Has anyone tried to combine a token embedding with some representation of the ch...

mattnewton · 2024-10-23T21:45:03 1729719903

I'm not following - spell out the word how? Like put the actual bytes as numerical input to the transformer layer?

p1esk · 2024-10-23T23:19:53 1729725593

mattnewton · 2024-10-24T18:22:42 1729794162

Actually adding the numerical value I think is not the right way to do it because of what happens when you matmul those values - usually the right way to do it would be to have low dimensional character embeddings that are learnable in addition to the token embeddings.

The problem with pure numerical values representing a class as input to nueral network layer is that the byte encoding number is going to be very hard for the transformer to memorize exact values especially when relatively close numbers to each other often do not share much meaning. Catagories are usually encoded somehow, like a one-hot embedding layer, or more recently a learned embedding, so that these different categories can be easily distinguished (different categories are close to orthogonal).

My prediction would be that using the numerical value directly would not work at all, and using learnable embeddings would work but You would have to reserve that part of the token embedding for each token which would hurt performance a lot on non-spelling tasks relative to just letting that whole embedding represent the token however the model sees fit.

But, IDK! It would be easy enough to try! You should on a small toy model. And then try a small learnable re-usable character embedding. And write a blog post. Would be happy to coach / offer some gpu time / answer any other questions you have while building it.

kadushka · 2024-10-24T18:32:35 1729794755

Which tasks would you test the expected improvements on from this addition?

mattnewton · 2024-10-24T18:44:10 1729795450

maybe make a metric of "count letter $L in work $word" - if you want to game it, you can choose words so that they are all tokenized into 1-2 tokens and each token has multiples of letter $L

And then use something like helloswag to measure how much you've lost on general text completion compared to a vanilla LLM with the same embedding size all dedicated to just the token.

kadushka · 2024-10-24T18:52:49 1729795969

Which model would you recommend to try it on? Would you train it from scratch, or finetune an existing one?

mattnewton · 2024-10-24T19:38:14 1729798694

You would have to train the new model from scratch since it would be all new token embeddings with whatever character encoding scheme you come up with. It would probably make sense to train the vanilla gpt from scratch with the same total embeddings size as your control. I would start with https://github.com/karpathy/nanoGPT as a baseline since you can train a toy (GPT2 sized) llm in a couple days on an a100 which are pretty easy to come by.

stephantul · 2024-10-24T04:09:59 1729742999

Not that I know of, but encoding orthography in a fixed width vector usually carries the assumption that words with the same prefix are more similar. So there’s an alignment problem. You usually solve this using dynamic programming, but that doesn’t work in a vector.

For example “parent” and “parents” are aligned, they share letters in the same position, but “skew” and “askew” share no letters in the same position.

p1esk · 2024-10-24T05:12:39 1729746759

The other 500 values in the skew/askew vectors will be similar though. The 12 character values don’t need to be aligned, their function is to provide spelling. Adding such info will probably help LLM answer questions requiring character level knowledge (e.g. counting ‘r’s in ‘strawberry’).

RicoElectrico · 2024-10-23T21:25:08 1729718708

Well, fastText uses character n-grams to compute embeddings for out-of-vocabulary words.

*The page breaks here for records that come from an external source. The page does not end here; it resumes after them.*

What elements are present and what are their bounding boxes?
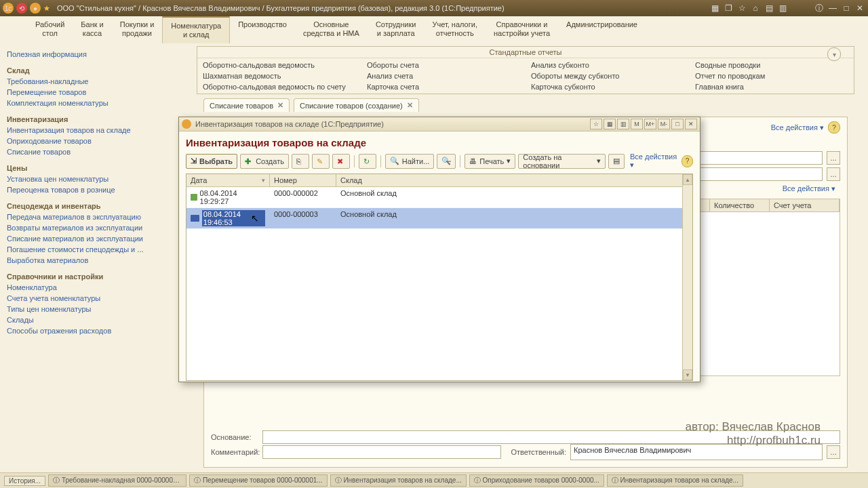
sidebar-item[interactable]: Установка цен номенклатуры — [7, 174, 176, 184]
menu-item[interactable]: Сотрудникии зарплата — [368, 16, 425, 43]
sidebar-item[interactable]: Оприходование товаров — [7, 136, 176, 146]
favorite-icon[interactable]: ★ — [43, 4, 50, 13]
menu-item[interactable]: Рабочийстол — [27, 16, 73, 43]
report-link[interactable]: Сводные проводки — [695, 60, 848, 70]
delete-button[interactable]: ✖ — [332, 154, 350, 169]
scroll-down-icon[interactable]: ▼ — [683, 369, 692, 380]
sidebar-item[interactable]: Списание товаров — [7, 146, 176, 157]
menu-item[interactable]: Администрирование — [558, 16, 646, 43]
create-button[interactable]: ✚Создать — [240, 154, 289, 169]
sidebar-item[interactable]: Способы отражения расходов — [7, 325, 176, 336]
help-icon[interactable]: ⓘ — [814, 3, 825, 14]
report-link[interactable]: Обороты между субконто — [531, 70, 684, 81]
modal-help-button[interactable]: ? — [682, 155, 693, 167]
modal-btn-a[interactable]: ☆ — [590, 119, 602, 129]
modal-btn-mplus[interactable]: M+ — [644, 119, 656, 129]
taskbar-item[interactable]: ⓘ Оприходование товаров 0000-0000... — [469, 474, 604, 487]
nav-fwd-icon[interactable]: ● — [30, 3, 41, 14]
menu-item[interactable]: Покупки ипродажи — [112, 16, 163, 43]
grid-scrollbar[interactable]: ▲ ▼ — [682, 174, 692, 380]
tb-icon-6[interactable]: ▥ — [777, 3, 788, 14]
sidebar-item[interactable]: Склады — [7, 314, 176, 325]
taskbar-item[interactable]: ⓘ Инвентаризация товаров на складе... — [607, 474, 743, 487]
sidebar-item[interactable]: Комплектация номенклатуры — [7, 98, 176, 108]
refresh-button[interactable]: ↻ — [359, 154, 376, 169]
col-date[interactable]: Дата▾ — [186, 174, 270, 186]
col-account[interactable]: Счет учета — [770, 199, 840, 211]
all-actions-link-1[interactable]: Все действия ▾ — [771, 123, 824, 132]
doc-tab[interactable]: Списание товаров (создание)✕ — [294, 98, 419, 112]
comment-input[interactable] — [262, 445, 501, 459]
sidebar-item[interactable]: Списание материалов из эксплуатации — [7, 233, 176, 244]
sidebar-item[interactable]: Счета учета номенклатуры — [7, 293, 176, 304]
modal-close-icon[interactable]: ✕ — [685, 119, 697, 129]
col-wh[interactable]: Склад — [336, 174, 692, 186]
nav-back-icon[interactable]: ⟲ — [16, 3, 27, 14]
menu-item[interactable]: Банк икасса — [73, 16, 111, 43]
report-link[interactable]: Оборотно-сальдовая ведомость по счету — [203, 81, 356, 92]
sidebar-item[interactable]: Номенклатура — [7, 282, 176, 293]
sidebar-top-link[interactable]: Полезная информация — [7, 49, 176, 60]
menu-item[interactable]: Учет, налоги,отчетность — [424, 16, 485, 43]
find-button[interactable]: 🔍 Найти... — [385, 154, 435, 169]
report-link[interactable]: Оборотно-сальдовая ведомость — [203, 60, 356, 70]
minimize-icon[interactable]: — — [827, 3, 838, 14]
report-link[interactable]: Шахматная ведомость — [203, 70, 356, 81]
sidebar-item[interactable]: Инвентаризация товаров на складе — [7, 125, 176, 136]
menu-item[interactable]: Основныесредства и НМА — [295, 16, 368, 43]
tabs-dropdown-icon[interactable]: ▾ — [827, 47, 841, 61]
sidebar-item[interactable]: Переоценка товаров в рознице — [7, 184, 176, 195]
extra-button[interactable]: ▤ — [608, 154, 625, 169]
tb-icon-5[interactable]: ▤ — [764, 3, 774, 14]
clear-find-button[interactable]: 🔍̶ — [437, 154, 456, 169]
sidebar-item[interactable]: Типы цен номенклатуры — [7, 304, 176, 314]
report-link[interactable]: Анализ счета — [367, 70, 520, 81]
sidebar-item[interactable]: Передача материалов в эксплуатацию — [7, 211, 176, 222]
modal-maximize-icon[interactable]: □ — [671, 119, 684, 129]
sidebar-item[interactable]: Погашение стоимости спецодежды и ... — [7, 244, 176, 255]
copy-button[interactable]: ⎘ — [292, 154, 309, 169]
tb-icon-2[interactable]: ❐ — [723, 3, 734, 14]
modal-all-actions[interactable]: Все действия ▾ — [630, 152, 679, 169]
taskbar-item[interactable]: ⓘ Инвентаризация товаров на складе... — [330, 474, 467, 487]
sidebar-item[interactable]: Перемещение товаров — [7, 87, 176, 98]
picker-1[interactable]: … — [827, 151, 840, 165]
resp-picker[interactable]: … — [827, 445, 840, 459]
sidebar-item[interactable]: Требования-накладные — [7, 76, 176, 87]
resp-input[interactable]: Краснов Вячеслав Владимирович — [570, 444, 823, 460]
tb-icon-3[interactable]: ☆ — [736, 3, 747, 14]
report-link[interactable]: Анализ субконто — [531, 60, 684, 70]
menu-item[interactable]: Справочники инастройки учета — [486, 16, 558, 43]
modal-btn-c[interactable]: ▥ — [617, 119, 629, 129]
col-num[interactable]: Номер — [270, 174, 336, 186]
modal-btn-m[interactable]: M — [631, 119, 643, 129]
col-qty[interactable]: Количество — [710, 199, 770, 211]
report-link[interactable]: Отчет по проводкам — [695, 70, 848, 81]
report-link[interactable]: Карточка счета — [367, 81, 520, 92]
tb-icon-1[interactable]: ▦ — [709, 3, 720, 14]
maximize-icon[interactable]: □ — [841, 3, 852, 14]
help-button[interactable]: ? — [828, 121, 840, 134]
menu-item[interactable]: Номенклатураи склад — [162, 16, 230, 43]
edit-button[interactable]: ✎ — [312, 154, 330, 169]
table-row[interactable]: 08.04.2014 19:46:530000-000003Основной с… — [186, 208, 692, 229]
doc-tab[interactable]: Списание товаров✕ — [203, 98, 290, 112]
table-row[interactable]: 08.04.2014 19:29:270000-000002Основной с… — [186, 187, 692, 208]
taskbar-item[interactable]: ⓘ Требование-накладная 0000-000001... — [48, 474, 186, 487]
osn-input[interactable] — [262, 430, 840, 444]
report-link[interactable]: Главная книга — [695, 81, 848, 92]
sidebar-item[interactable]: Выработка материалов — [7, 255, 176, 266]
modal-btn-mminus[interactable]: M- — [658, 119, 670, 129]
close-icon[interactable]: ✕ — [854, 3, 865, 14]
menu-item[interactable]: Производство — [230, 16, 295, 43]
print-button[interactable]: 🖶 Печать ▾ — [465, 154, 515, 169]
history-button[interactable]: История... — [4, 476, 45, 486]
modal-btn-b[interactable]: ▦ — [604, 119, 616, 129]
tb-icon-4[interactable]: ⌂ — [750, 3, 761, 14]
taskbar-item[interactable]: ⓘ Перемещение товаров 0000-000001... — [189, 474, 328, 487]
scroll-up-icon[interactable]: ▲ — [683, 174, 692, 185]
sidebar-item[interactable]: Возвраты материалов из эксплуатации — [7, 222, 176, 233]
tab-close-icon[interactable]: ✕ — [277, 101, 283, 110]
report-link[interactable]: Карточка субконто — [531, 81, 684, 92]
picker-2[interactable]: … — [827, 167, 840, 181]
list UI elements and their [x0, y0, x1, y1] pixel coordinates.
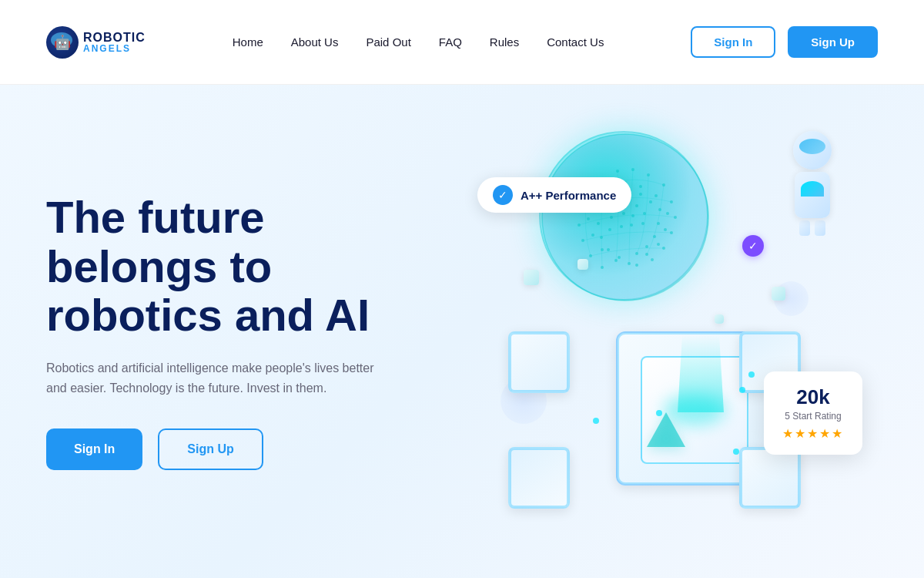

This is pre-transformers work BTW.

p1esk · 2024-10-24T04:07:40 1729742860

IIRC, overlapping ngram vectors are summed to form the token embedding - doesn’t it effectively destroy any character level representation of the token? Doesn’t really make sense to me.

stephantul · 2024-10-24T04:12:31 1729743151

It works because they use really large ngram values, up to 6. So most character-level information is in these subwords.

p1esk · 2024-10-24T05:25:25 1729747525

Let’s say we want to use 6-grams and build an embedding vector for the word “because”: we add integer vectors for “becaus” and “ecause”, right? For example: [1,2,3,4,5,6] + [2,3,4,5,6,2] = [3,5,7,9,11,8]. Obviously we cannot use this resulting numerical vector to spell the input word. Pretty much all character level info is lost.